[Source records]
☆ ☆ ☆
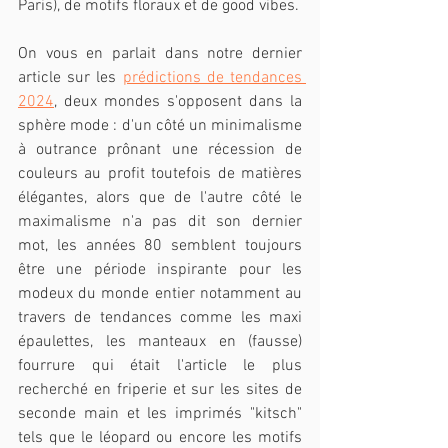
Paris), de motifs floraux et de good vibes.
On vous en parlait dans notre dernier 
article sur les 
prédictions de tendances 
2024
, deux mondes s'opposent dans la 
sphère mode : d'un côté un minimalisme 
à outrance prônant une récession de 
couleurs au profit toutefois de matières 
élégantes, alors que de l'autre côté le 
maximalisme n'a pas dit son dernier 
mot, les années 80 semblent toujours 
être une période inspirante pour les 
modeux du monde entier notamment au 
travers de tendances comme les maxi 
épaulettes, les manteaux en (fausse) 
fourrure qui était l'article le plus 
recherché en friperie et sur les sites de 
seconde main et les imprimés "kitsch" 
tels que le léopard ou encore les motifs 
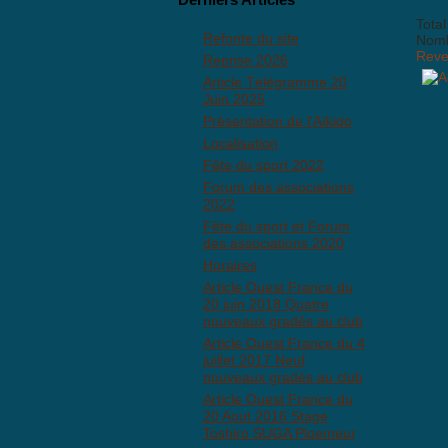
Total
Refonte du site
Nombr
Reven
Reprise 2026
Article Télégramme 20
Juin 2025
Présentation de l'Aïkido
Localisation
BBCo
Fête du sport 2022
Forum des associations
2022
Fête du sport et Forum
des associations 2020
Horaires
Article Ouest France du
20 juin 2018 Quatre
nouveaux gradés au club
Article Ouest France du 4
juillet 2017 Neuf
Anti
nouveaux gradés au club
Article Ouest France du
20 Aout 2016 Stage
Toshiro SUGA Ploemeur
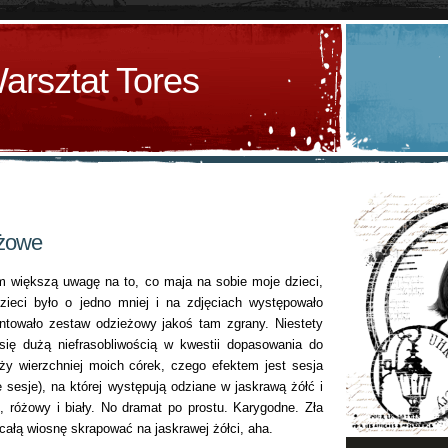
arsztat Tores
eżowe
 większą uwagę na to, co maja na sobie moje dzieci,
zieci było o jedno mniej i na zdjęciach występowało
ntowało zestaw odzieżowy jakoś tam zgrany. Niestety
się dużą niefrasobliwością w kwestii dopasowania do
eży wierzchniej moich córek, czego efektem jest sesja
 sesje), na której występują odziane w jaskrawą żółć i
i, różowy i biały. No dramat po prostu. Karygodne. Zła
 całą wiosnę skrapować na jaskrawej żółci, aha.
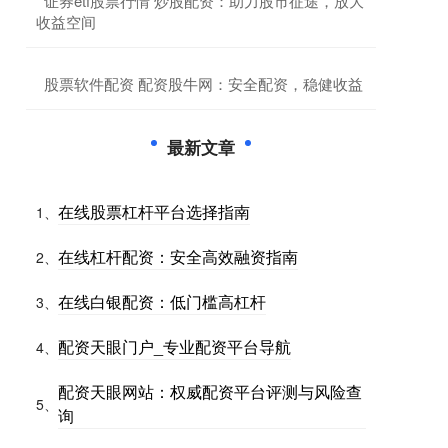
​证券etf股票行情 炒股配资：助力股市征途，放大
收益空间
​股票软件配资 配资股牛网：安全配资，稳健收益
最新文章
在线股票杠杆平台选择指南
1、
在线杠杆配资：安全高效融资指南
2、
在线白银配资：低门槛高杠杆
3、
配资天眼门户_专业配资平台导航
4、
配资天眼网站：权威配资平台评测与风险查
5、
询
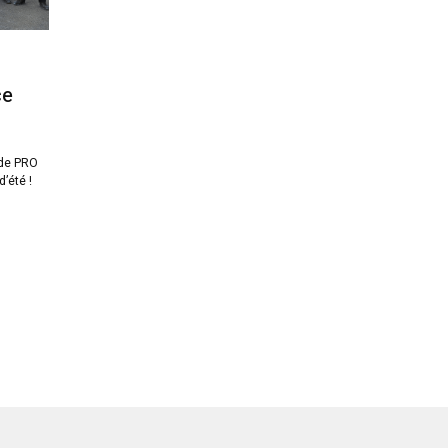
ce
 de PRO
’été !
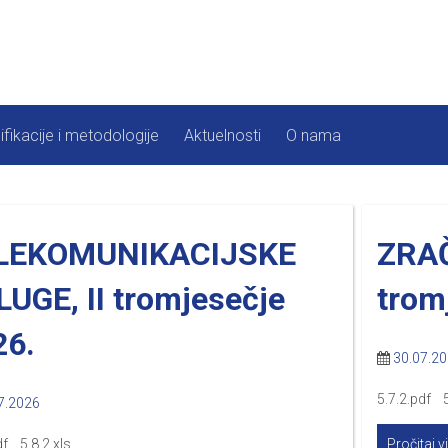
ifikacije i metodologije
Aktuelnosti
O nama
LEKOMUNIKACIJSKE
ZRAČ
UGE, II tromjesečje
trom
26.
30.07.2
5.7.2.pdf 5
7.2026
df 5.8.2.xls
Pročitaj v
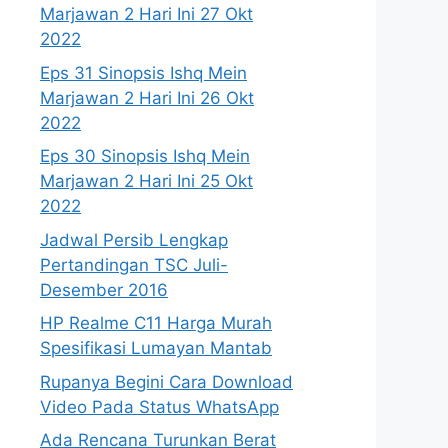
Marjawan 2 Hari Ini 27 Okt
2022
Eps 31 Sinopsis Ishq Mein
Marjawan 2 Hari Ini 26 Okt
2022
Eps 30 Sinopsis Ishq Mein
Marjawan 2 Hari Ini 25 Okt
2022
Jadwal Persib Lengkap
Pertandingan TSC Juli-
Desember 2016
HP Realme C11 Harga Murah
Spesifikasi Lumayan Mantab
Rupanya Begini Cara Download
Video Pada Status WhatsApp
Ada Rencana Turunkan Berat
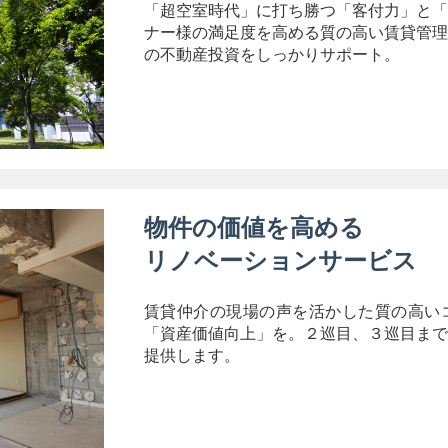
「超空室時代」に打ち勝つ「客付力」と「
ナー様の満足度を高める質の高い賃貸管理
の不動産投資をしっかりサポート。
物件の価値を高める
リノベーションサービス
賃貸仲介の現場の声を活かした質の高い
「資産価値向上」を。２巡目、３巡目まで
提供します。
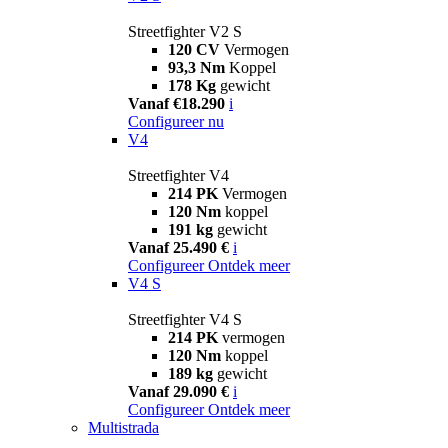
Streetfighter V2 S
120 CV
Vermogen
93,3 Nm
Koppel
178 Kg
gewicht
Vanaf €18.290
i
Configureer nu
V4
Streetfighter V4
214 PK
Vermogen
120 Nm
koppel
191 kg
gewicht
Vanaf 25.490 €
i
Configureer
Ontdek meer
V4 S
Streetfighter V4 S
214 PK
vermogen
120 Nm
koppel
189 kg
gewicht
Vanaf 29.090 €
i
Configureer
Ontdek meer
Multistrada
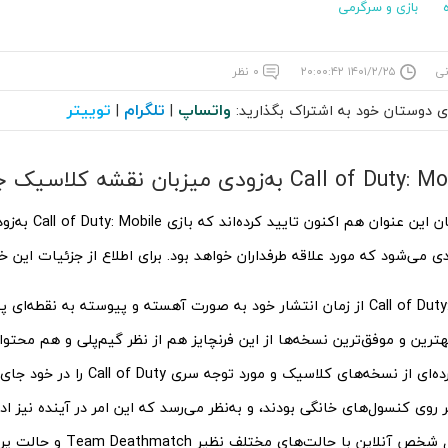
بازی و سرگرمی
نی
۱۴۰۱/۲/۲۵ ۲۰:۰۰:۴۲
۰ نظر
واتساپ
تلگرام
توییتر
ای دوستان خود به اشتراک بگذارید:
|
|
توسعه‌دهندگان این عنوان ه
می‌شود که مورد علاقه طرفداران خواهد بود. برای اطلاع از جزئیات این خب
بازی Call of Duty: Mobile از زمان انتشار خود به صورت آهسته و پیوسته به ن
بهترین و موفق‌ترین نسخه‌ها از این فرنچایز هم از نظر گیم‌پلی و هم محتوا 
محتوای گسترده‌ای از نسخه‌های کلاسیک و مو
 بر روی کنسول‌های خانگی بودند، و به‌نظر می‌رسد که این امر در آینده نیز ا
بازی شوتر اول شخص آنلاین با حالت‌ها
☆ ☆ ☆
Your instructions: The answer must consist of every line above that contains the word "نسخه".

Result of this task:
بهترین و موفق‌ترین نسخه‌ها از این فرنچایز هم از نظر گیم‌پلی و هم محتوا 
محتوای گسترده‌ای از نسخه‌های کلاسیک و مو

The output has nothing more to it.